Fiona, Kerli, Tuomas and Cecilia, 6th graders from Taavinkylä School, received a special guest today when the Minister of Science and Culture, Annika Saarikko, participated in their class remotely. In the spirit of the upcoming national Hobby Week, the topic of conversation was children’s hobbies.
This year, the Hobby Week, which originally started as an idea pitched by children and young people, is being held for the third time, and marks the beginning of the Finnish model, where hobbies are incorporated into the school day.
The goal of the Finnish model is to find a hobby for every child
In connection with the Finnish model, Minister Saarikko wanted to hear the children’s thoughts and experiences concerning hobbies. The four pupils said that they are currently engaged in bouldering, singing, dancing, badminton, TeamGym and horse-riding. Kerli said she also used to wrestle and Fiona used to ride horses.
“One or two hobbies is quite a good number. If you practise at a higher level, your hobby can be time-consuming,” Tuomas and Cecilia said, when the minister asked them how many hobbies children should have.

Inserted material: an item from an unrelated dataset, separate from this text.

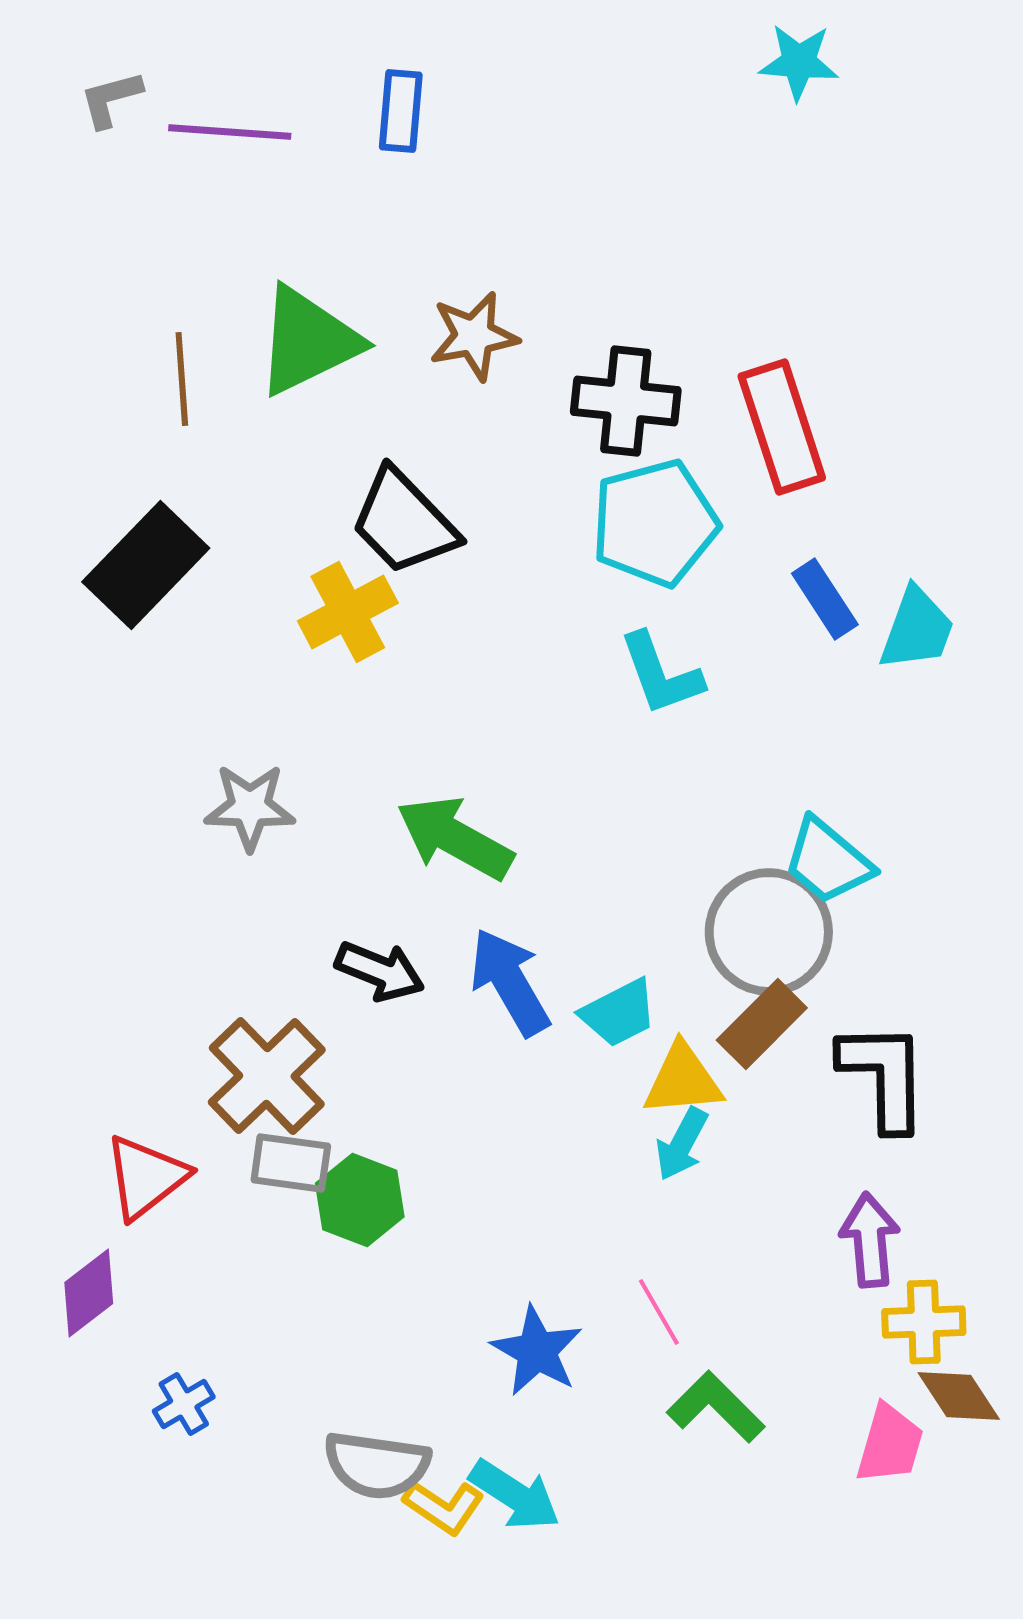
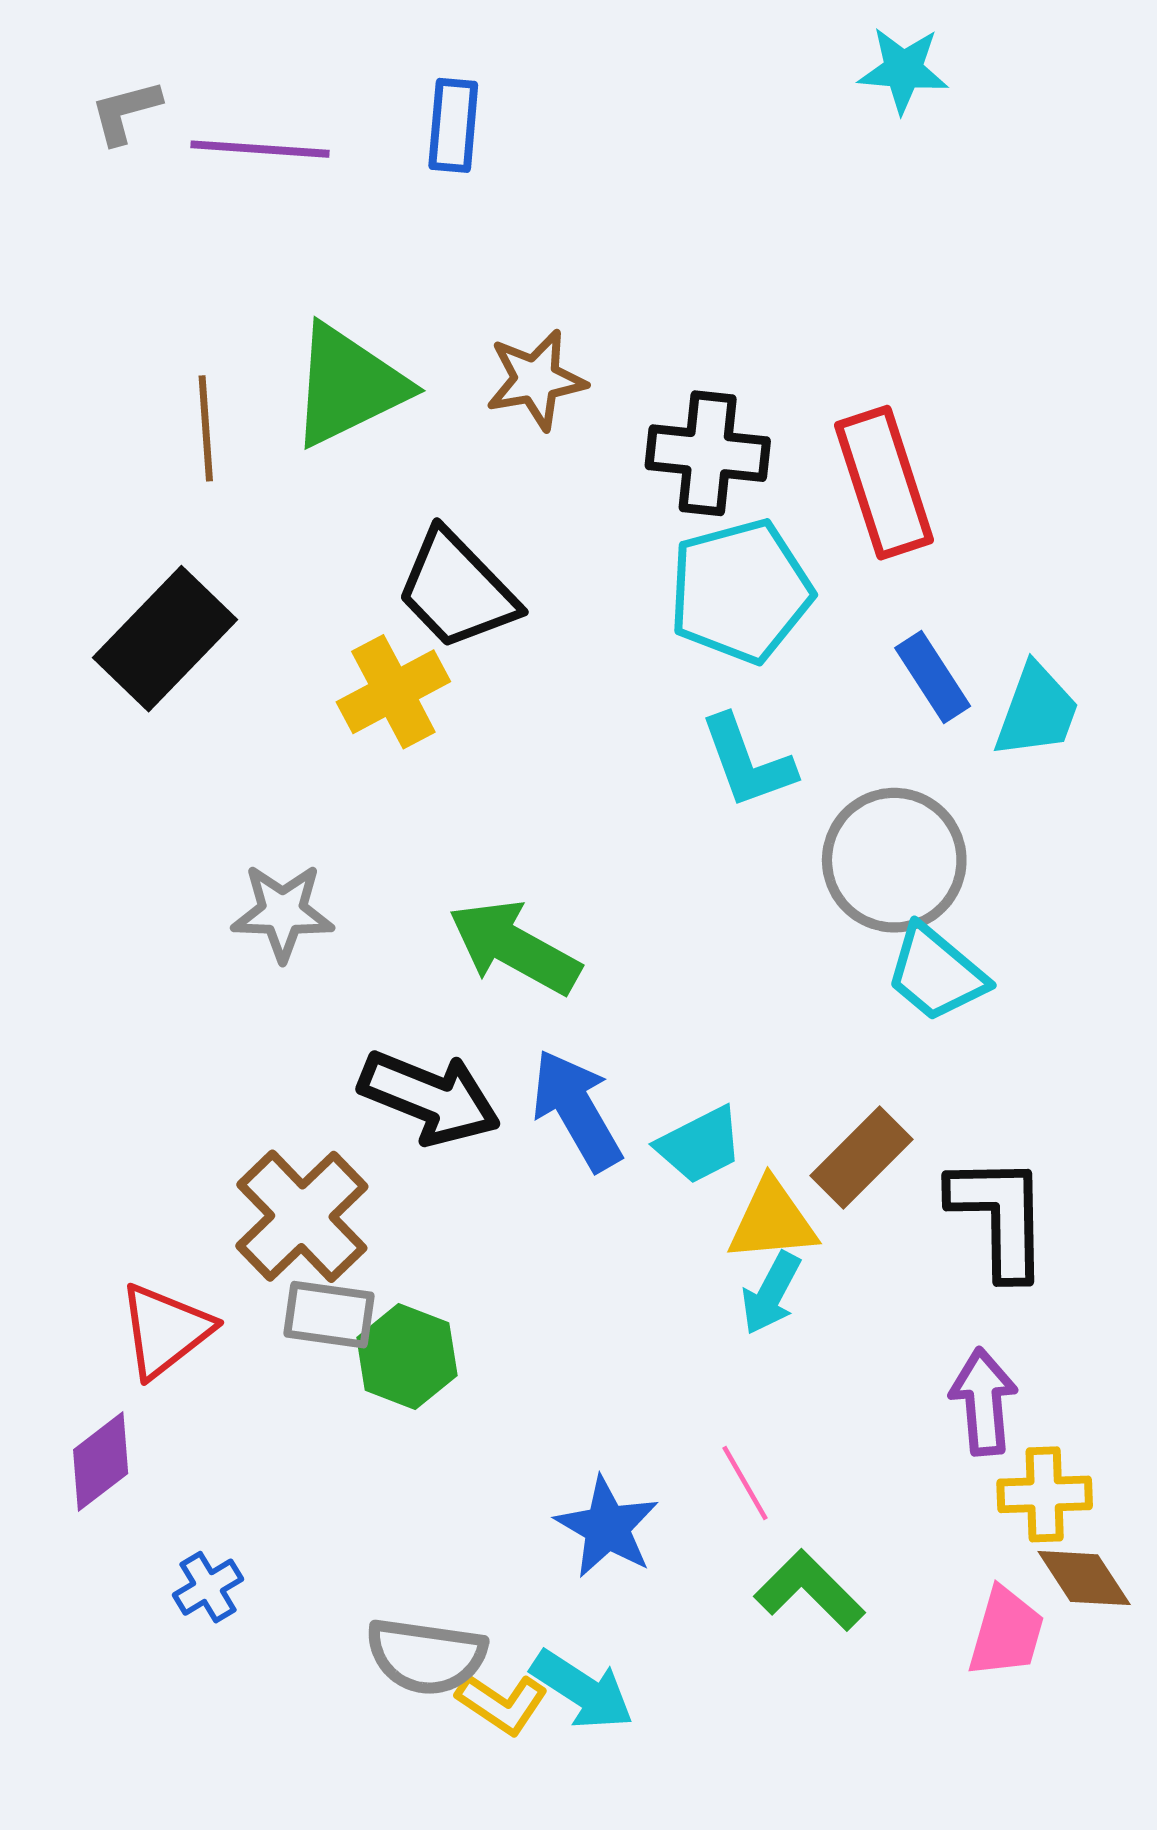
gray circle: (769, 932) -> (894, 860), moved
black arrow: (380, 971) -> (430, 1098), size x1.4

“The government’s goal is to ensure that all children have at least one hobby. Your school has excelled at sports, and you are fortunate in that your school, neighbourhood and families offer you the opportunity to engage in various hobbies,” Saarikko stated.

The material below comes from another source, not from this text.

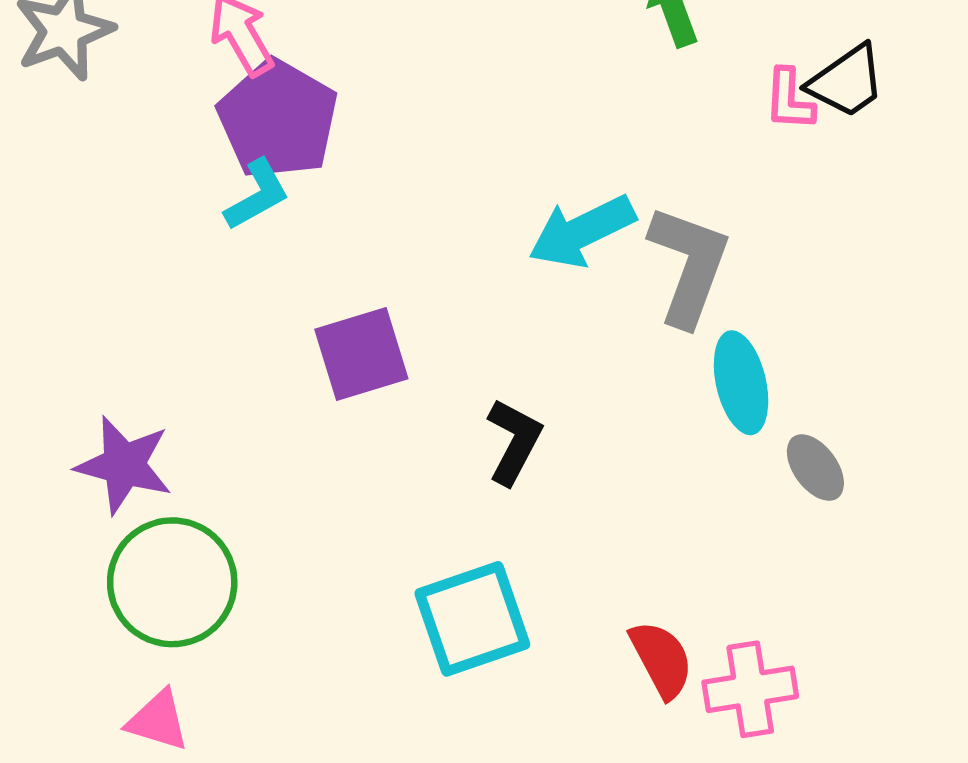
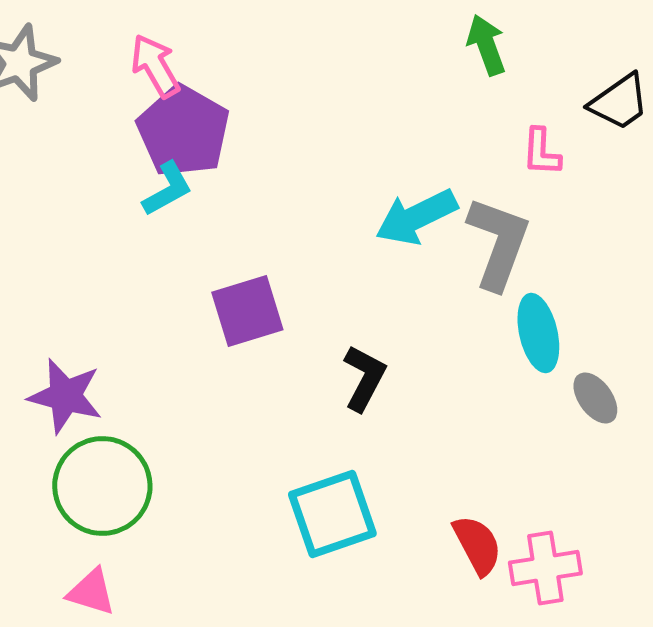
pink L-shape: (789, 100) -> (541, 152), moved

The children felt that the national model described by Saarikko sounded good:
“It’s a good idea for everyone to get to do things they enjoy. You don’t have to spend your afternoons alone and can make new friends,” Cecilia and Kerli said.

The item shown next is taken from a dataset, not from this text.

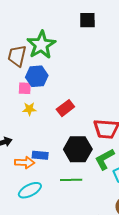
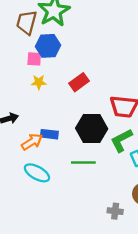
orange arrow: (25, 163) -> (32, 142), turned -36
cyan ellipse: (30, 190) -> (37, 173), turned 55

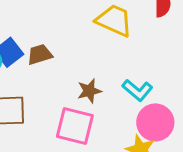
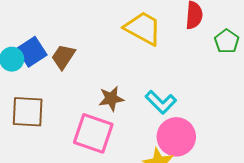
brown trapezoid: (40, 54) -> (63, 57), turned -44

Long tradition of free hobbies in Espoo
For several years, Espoo pupils have enjoyed a hobby model similar to the Finnish model. The city, in co-operation with Espoo sports clubs, offers free hobbies all week for pupils of all ages, and secondary school pupils are being provided with free hobbies on Wednesdays for the third year now.
“Everyone gets to engage in activities they enjoy and also improve the things they love about their hobby. Furthermore, doing things together increases the joy and well-being brought about by participation. This is an excellent antidote to experiences of exclusion and loneliness. Hobbies are a wonderful thing,” says Director of Finnish Education, Kaisu Toivonen.
Young people have the opportunity to try out dozens of different hobbies free of charge on Wednesdays, from basketball to fencing and from gymnastics to cookery. Many of the hobbies take place at schools or in their vicinity. Pupils can try out a new hobby every week or continue with the same activity throughout the school year.
“Young people particularly enjoy being able to influence the content of hobbies. The most popular sports this autumn have been futsal, skating, fencing, football and tennis,” says Sports Coordinator Camilo Miettinen.
Taavinkylä School participating in a hobby experiment for primary school pupils
Taavinkylä School is participating in a city experiment, where the Wednesday afternoon recreational model in use in Espoo’s secondary schools is also being tested at seven different primary schools. Taavinkylä School provides free hobbies for 5–6th graders two afternoons a week.
“The school has also offered various clubs and hobbies in previous years, and we have received positive feedback from guardians. We encourage our pupils to take part in hobbies,” said principal Antti Ylä-Rautio of Taavinkylä School, and mentioned the diverse sports opportunities in the area.
“Our school has a great badminton club. The instructors put a lot of effort into teaching us,” said Fiona to Minister Saarikko.
Saarikko says it is important that schools and other parties collaborate to enable pupils to try out various hobbies. Prior to their conversation with the minister, the 6th graders had been running around the school yard in small groups equipped with a football or a basketball, and had tried out gymnastics, karate or the beginnings of electronic construction as a part of a morning event organised as a joint effort of the school and various external operators.
“It is always a good idea to try out different hobbies. Everyone has the chance to excel in a hobby,” said Saarikko, and declared the Hobby Week open.